Incredibilmente, in un momento storico caratterizzato da un’inflazione galoppante che sta polverizzando il potere di acquisto delle famiglie europee, l’Unione Europea – palesandosi per l’ennesima volta come una mera entità a fini economici-finanziari – decide di mettere lo sprint alla destrutturazione del mercato automotive in uno dei moment più difficili – e di difficile ritorno. Nei mesi scorsi si diffuse la notizia che l’introduzione della categoria Euro 7 sarebbe stata – saggiamente – rimandata per la forte pressione delle associazioni di categorie delle case automobilistiche date le immense difficoltà che sta attraversando il settore. La reazione, infatti, è stata durissima in particolare da parte di Acea, l’associazione di rappresentanza delle case automobilistiche a livello europeo, che si è detta molto preoccupata per questi obiettivi che la Commissione si pone, non valutando il fatto che già ora in Europa abbiamo gli standard più rigorosi in termine di tutela dell’ambiente dai danni derivanti dal trasporto su strada. Niente da fare, però, per il settore automotive: la Commissione ha deciso che l’Europa necessità dell’Euro 7 ed Euro 7 sarà!

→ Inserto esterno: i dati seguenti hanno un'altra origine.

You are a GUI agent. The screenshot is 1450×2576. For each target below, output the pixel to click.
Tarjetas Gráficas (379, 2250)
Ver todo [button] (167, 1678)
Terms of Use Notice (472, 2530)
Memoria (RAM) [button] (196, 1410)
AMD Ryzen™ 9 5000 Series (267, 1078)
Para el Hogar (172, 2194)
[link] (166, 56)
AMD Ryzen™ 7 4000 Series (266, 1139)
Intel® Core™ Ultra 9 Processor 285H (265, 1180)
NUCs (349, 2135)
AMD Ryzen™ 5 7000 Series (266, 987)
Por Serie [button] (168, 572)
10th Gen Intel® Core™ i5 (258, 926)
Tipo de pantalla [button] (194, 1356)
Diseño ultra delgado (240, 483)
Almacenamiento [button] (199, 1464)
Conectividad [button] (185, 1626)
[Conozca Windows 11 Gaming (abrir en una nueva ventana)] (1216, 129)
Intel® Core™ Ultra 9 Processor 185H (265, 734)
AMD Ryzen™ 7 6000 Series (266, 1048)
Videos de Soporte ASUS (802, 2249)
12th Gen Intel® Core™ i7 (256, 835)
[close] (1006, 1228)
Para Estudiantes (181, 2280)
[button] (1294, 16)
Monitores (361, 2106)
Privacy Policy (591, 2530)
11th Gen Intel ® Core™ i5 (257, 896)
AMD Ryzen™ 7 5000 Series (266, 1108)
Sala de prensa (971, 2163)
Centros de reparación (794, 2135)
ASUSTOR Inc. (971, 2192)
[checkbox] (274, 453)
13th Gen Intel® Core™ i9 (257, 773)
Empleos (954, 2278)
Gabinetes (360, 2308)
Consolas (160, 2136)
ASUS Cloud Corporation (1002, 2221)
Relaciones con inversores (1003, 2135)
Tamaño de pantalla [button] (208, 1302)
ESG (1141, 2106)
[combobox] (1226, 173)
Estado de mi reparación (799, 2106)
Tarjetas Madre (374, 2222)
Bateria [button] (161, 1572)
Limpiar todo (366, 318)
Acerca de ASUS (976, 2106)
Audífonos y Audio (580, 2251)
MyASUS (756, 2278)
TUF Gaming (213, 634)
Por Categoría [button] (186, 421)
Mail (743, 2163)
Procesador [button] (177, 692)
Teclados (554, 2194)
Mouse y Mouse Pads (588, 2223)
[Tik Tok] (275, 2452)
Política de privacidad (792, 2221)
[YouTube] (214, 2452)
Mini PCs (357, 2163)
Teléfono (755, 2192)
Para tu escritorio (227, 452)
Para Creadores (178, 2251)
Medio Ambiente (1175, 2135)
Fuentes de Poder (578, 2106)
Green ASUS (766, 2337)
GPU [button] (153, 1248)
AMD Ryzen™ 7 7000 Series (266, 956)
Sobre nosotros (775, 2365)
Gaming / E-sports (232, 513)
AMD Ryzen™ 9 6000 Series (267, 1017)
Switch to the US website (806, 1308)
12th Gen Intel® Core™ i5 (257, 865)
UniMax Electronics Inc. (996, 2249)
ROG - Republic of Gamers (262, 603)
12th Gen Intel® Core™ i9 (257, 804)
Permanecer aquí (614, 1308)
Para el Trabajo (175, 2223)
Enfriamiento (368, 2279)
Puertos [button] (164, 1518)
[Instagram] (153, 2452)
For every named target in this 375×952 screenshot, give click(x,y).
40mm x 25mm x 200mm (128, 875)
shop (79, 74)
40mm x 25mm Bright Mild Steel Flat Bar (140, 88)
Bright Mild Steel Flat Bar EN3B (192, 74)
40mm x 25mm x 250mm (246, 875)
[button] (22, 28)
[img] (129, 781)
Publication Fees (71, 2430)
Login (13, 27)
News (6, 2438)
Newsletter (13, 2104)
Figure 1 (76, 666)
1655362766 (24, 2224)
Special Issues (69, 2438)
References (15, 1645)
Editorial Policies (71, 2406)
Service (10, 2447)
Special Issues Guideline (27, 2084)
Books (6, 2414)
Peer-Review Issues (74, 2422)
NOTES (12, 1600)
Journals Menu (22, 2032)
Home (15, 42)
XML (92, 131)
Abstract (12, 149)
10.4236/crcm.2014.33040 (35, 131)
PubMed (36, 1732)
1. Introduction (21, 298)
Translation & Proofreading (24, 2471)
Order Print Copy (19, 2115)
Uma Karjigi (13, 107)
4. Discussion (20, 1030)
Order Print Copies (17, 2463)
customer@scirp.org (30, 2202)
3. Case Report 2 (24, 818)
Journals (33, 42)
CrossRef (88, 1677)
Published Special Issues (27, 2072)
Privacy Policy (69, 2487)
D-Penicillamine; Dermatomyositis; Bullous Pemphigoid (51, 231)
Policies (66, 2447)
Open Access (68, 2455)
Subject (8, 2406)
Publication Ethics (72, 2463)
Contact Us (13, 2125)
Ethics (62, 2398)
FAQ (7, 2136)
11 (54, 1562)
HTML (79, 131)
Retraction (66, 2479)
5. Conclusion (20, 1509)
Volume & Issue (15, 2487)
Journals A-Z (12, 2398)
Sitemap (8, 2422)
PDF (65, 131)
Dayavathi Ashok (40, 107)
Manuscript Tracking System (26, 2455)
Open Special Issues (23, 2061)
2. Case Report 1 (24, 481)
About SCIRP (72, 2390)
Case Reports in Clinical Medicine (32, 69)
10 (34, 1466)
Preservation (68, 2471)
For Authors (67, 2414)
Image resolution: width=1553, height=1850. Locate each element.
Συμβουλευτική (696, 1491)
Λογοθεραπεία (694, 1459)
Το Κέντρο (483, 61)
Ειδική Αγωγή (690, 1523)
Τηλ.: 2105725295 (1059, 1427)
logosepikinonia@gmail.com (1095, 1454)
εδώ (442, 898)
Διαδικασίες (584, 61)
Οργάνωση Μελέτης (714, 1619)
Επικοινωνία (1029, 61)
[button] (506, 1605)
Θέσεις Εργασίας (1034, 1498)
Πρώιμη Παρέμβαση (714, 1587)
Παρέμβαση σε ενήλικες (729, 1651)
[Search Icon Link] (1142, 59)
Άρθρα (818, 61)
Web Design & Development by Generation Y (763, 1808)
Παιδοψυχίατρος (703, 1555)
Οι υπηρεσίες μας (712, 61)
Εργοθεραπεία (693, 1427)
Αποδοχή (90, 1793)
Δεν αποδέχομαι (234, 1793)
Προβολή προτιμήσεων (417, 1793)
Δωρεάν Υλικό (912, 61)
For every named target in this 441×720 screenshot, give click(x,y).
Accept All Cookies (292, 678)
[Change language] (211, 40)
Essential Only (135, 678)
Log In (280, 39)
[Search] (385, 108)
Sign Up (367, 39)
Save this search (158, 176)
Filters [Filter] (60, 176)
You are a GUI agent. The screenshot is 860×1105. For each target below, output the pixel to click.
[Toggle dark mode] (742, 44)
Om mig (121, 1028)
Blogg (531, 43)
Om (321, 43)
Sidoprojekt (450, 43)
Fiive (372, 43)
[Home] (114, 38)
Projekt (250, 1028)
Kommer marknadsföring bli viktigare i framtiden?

L’Unione Europea fin dalla sua nascita si mostra coesa e unificatrice dove la diversità andrebbe invece rispettata e valorizzata. Che differenza c’è, ormai, nel metodo di lavoro tra l’UE, la Cina o l’Unione Sovietica? Se non per le libertà e i diritti di cui godiamo noi europei (facilmente alienabili dallo Stato centrale, come abbiamo visto durante il Covid), ormai i burocrati europei hanno adottato il medesimo modus operandi di voler pianificare e costruire a priori il futuro, omologando tutti i 27 Stati a parametri che è impossibile che si sposino con le capacità e le abilità degli Stati membri. Riprendendo le parole del filosofo Corrado Ocone, l’Unione Europea, come Stalin, avrà pensato che “per fare una buona frittata bisogna comunque rompere tante uova, e pazienza se le uova in questo caso sono le vite e il benessere degli uomini”. Ecco, se l’obiettivo è ambizioso (come quelli che ci stiamo imponendo a livello ambientale), i burocrati europei non colgono che per raggiungerle bisogna sacrificare – non delle uova – bensì il benessere e il portafoglio delle famiglie.